Two days from now, the Northern Hemisphere will tilt toward the sun and bask in daylight longer than any day of the year. Across the Inland Northwest, the sun will rise at 4:51 a.m. and set at 8:51 p.m., brightening our skies with 16 hours of sunlight.
Compare this to just the 8 hours, 25 minutes we experienced during the winter solstice on Dec. 21.
Besides the longest day of the year, this Saturday also marks the first day of astronomical summer. With all the changes we’ve dealt with during the COVID-19 pandemic, it’s good to know that some things remain the same. Once again, a day defined by sunlit hours will mean that the treasured, stretched-out days of summer have arrived. We’ll mow the lawn, wear shorts and sunscreen, feast on outdoor-grilled burgers and enjoy vegetables from farmers markets or our own gardens.

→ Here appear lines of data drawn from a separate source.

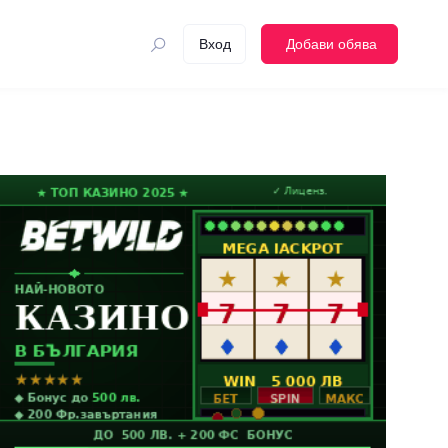
Вход
Добави обява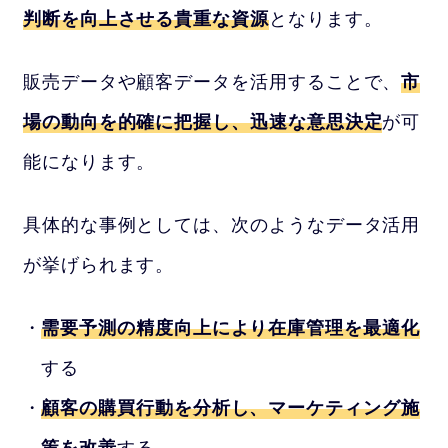
判断を向上させる貴重な資源
となります。
販売データや顧客データを活用することで、
市
場の動向を的確に把握し、迅速な意思決定
が可
能になります。
具体的な事例としては、次のようなデータ活用
が挙げられます。
需要予測の精度向上により在庫管理を最適化
する
顧客の購買行動を分析し、マーケティング施
策を改善
する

The summer solstice typically falls on June 20 or 21, depending on the Earth’s tilt on its axis and its motion in orbit around the sun. The last time it occurred on June 20 was in 2016, when Spokane enjoyed high temperatures in the low 80s and a low near 50. The hottest solstice recorded in the area fell on June 21, 1955, with the temperature reaching 96. The coldest solstice day was on June 20, 2013, when the mercury only made it to 50.
The forecast for this Saturday solstice offers mostly sunny skies with high temperatures near 80 degrees and the lows in the 50s.
This contrasts to 2019’s summer solstice that ran 8 degrees below normal and the 2018 solstice when we received a quarter of an inch of rain.
As for summer 2020 in the Pacific Northwest, warmer-than-normal temperatures through July and August are being predicted by the Climate Prediction Center, along with drier than usual conditions. The wet, dreary weather that blanketed the region during the first half of June makes this hard to believe, doesn’t it? The steady parade of storm systems and upper-level troughs responsible for the cool, cloudy and damp conditions are finally starting to clear out of the region. Some computer models are suggesting the emergence of a high-pressure dome that will generate wide-scale hot weather beginning in late June.
Whatever this summer brings, this much is certain: The hottest weather is yet to come and early dawns and late sunsets await us.